Summary: This is a variation of another hike I have posted. There are so many great routes in this area you could stay busy for quite a while. This starts out on the Jones Gap trail and quickly exits onto the Rim of the Gap trail(6). There is good trout fishing and campsites along the river if your interested in several good day hikes.
Head West on the rim trail, this is almost all uphill until you reach the 6/22 connector trail. Go left towards Pinnacle Pass trail. Take another left onto Pinnacle Pass (20). This is generally a ridge walk to a magnificent rock outcrop that provides a great rest spot before the steep descent to the trailhead. Along the way you will see numerous picturesque streams and falls along with massive boulder and rock formations. The fauna here is extremely diverse at time resembling a tropical rainforest. This is a great day hike. Someone in average physical condition should have a great time. See you on the Trail !!!!!!
One of the reviews continued (from the page linked, above) …
I hiked this trail today with 3 others. The round trip was about 5 hours including a lunch stop, a brief detour (lost the trail), and a couple breaks to enjoy the scenery. I think the views may be best in the winter since foliage would block some great views. Pros: Outstanding views; deep rhododendron and pine groves; trail challenging and interesting Cons: None! It's a great hike. Caution: Descent westbound from the overlook is treacherous - Nomerous slick rock surfaces and poorly marked trail markers; not recommended without rugged footwear.
Rim of the Gap starts off uphill right away. The trail is not often used, and we never saw a footprint (other than ours) in the direction we were going all day long. (We did encounter two people going up the Pinnacle Pass side on our way down.) A group of spiders had apparently gone up in front of us, and they decorated why trail with a lattice of spiderwebs all the way up and back. It necessitated my sister doing ‘air-poling’ with her hiking poles while she led, and me using a small stick like a windshield wiper when I led the rest of the day. Some still managed to get on us.

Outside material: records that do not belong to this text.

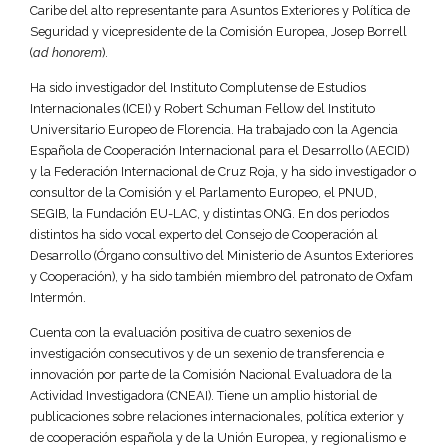
Caribe del alto representante para Asuntos Exteriores y Política de
Seguridad y vicepresidente de la Comisión Europea, Josep Borrell
(
ad honorem
).
Ha sido investigador del Instituto Complutense de Estudios
Internacionales (ICEI) y Robert Schuman Fellow del Instituto
Universitario Europeo de Florencia. Ha trabajado con la Agencia
Española de Cooperación Internacional para el Desarrollo (AECID)
y la Federación Internacional de Cruz Roja, y ha sido investigador o
consultor de la Comisión y el Parlamento Europeo, el PNUD,
SEGIB, la Fundación EU-LAC, y distintas ONG. En dos periodos
distintos ha sido vocal experto del Consejo de Cooperación al
Desarrollo (Órgano consultivo del Ministerio de Asuntos Exteriores
y Cooperación), y ha sido también miembro del patronato de Oxfam
Intermón.
Cuenta con la evaluación positiva de cuatro sexenios de
investigación consecutivos y de un sexenio de transferencia e
innovación por parte de la Comisión Nacional Evaluadora de la
Actividad Investigadora (CNEAI). Tiene un amplio historial de
publicaciones sobre relaciones internacionales, política exterior y
de cooperación española y de la Unión Europea, y regionalismo e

Rim of the Gap is very narrow, going up the ridge. The ridge is actually up the western face we took pictures of last week, we had just never hiked there before. Summer vegetation has the periphery of the trail quite closed in, if not totally obscured. Most of that is seasonal vegetation, no more than a foot or two tall, that will quickly be nipped with late fall frosts. But now there are times it is hard to see sections of the trail, and it was important to rely very heavily on trail blazes (RotG was yellow.) The trail goes up steadily at least to the connector trail (6/22), which takes hikers the half mile across to the Pinnacle Pass trail. We watched vigilantly for our connector trail, and saw NONE until we got to it. It was marked by a little stacked pyramid of small rocks, but our guide (the blurb posted above by Shaun Mitchell) did not note that. We saw nothing else that marked it, but it was the only possible offshoot trail we had seen to that point. I hiked to its end, and sure enough, it was marked at the far end, at the Pinnacle Pass trail (white blazes).

Pinnacle Pass, up there, was a very nice trail. As the description noted, we were soon to arrive at a rock outcropping, but we hiked and hiked without seeing anything like that, so we concluded it might only be visible in winter, with the leaves down, and undergrowth vegetation knocked back. We continued on, and, sure enough, we came to a rock outcropping! It had chains along the outside, to caution people against approaching the edge, but the views were quite nice. Sadly, there is a power line access going up the far ridge, which mars its natural beauty. But it was a fine outlook all the same. From the rock the rail goes sharply up 20 feet, then starts to long trip down. It is a very steep downhill trail, with no rock or log steps. Fortunately it was not very slippery. After descending 3/4 of a mile or so we met a fellow hiking up with his dog. He was hoping he was near the top, that he had the worst of the climbing behind him. We had to tell him it wasn't so, and that he had some very steep sections of trail ahead of him. What we didn't know was how difficult the areas below us were.

As we continued down we met a second fellow hiking up, and he did know what was ahead. They were the only two people we saw all day. What WE did not know - and could not imagine - was how hard the remainder of Pinnacle Pass was, down low. We came to places where we had to scramble across precarious large rocks with no hint of trail anywhere. The only way to know that was the route was by spotting the blazes on the far side of the rock passages. They were excruciatingly difficult and nerve-wracking - the hardest section of ‘hiking trail’ we have ever encountered. For downhill terrain, it was also the slowest section of trail we have ever hiked. Much of the rock was wet, to add to its slipperiness, and some sections had slick moss growing on them. Those sections were not wet because of a recent rain shower. Runoff from the mountain routinely drips across those areas. It wasn’t a temporary circumstance, at least this year. I suspect it was much drier (and SAFER!) when the two reviews above were composed.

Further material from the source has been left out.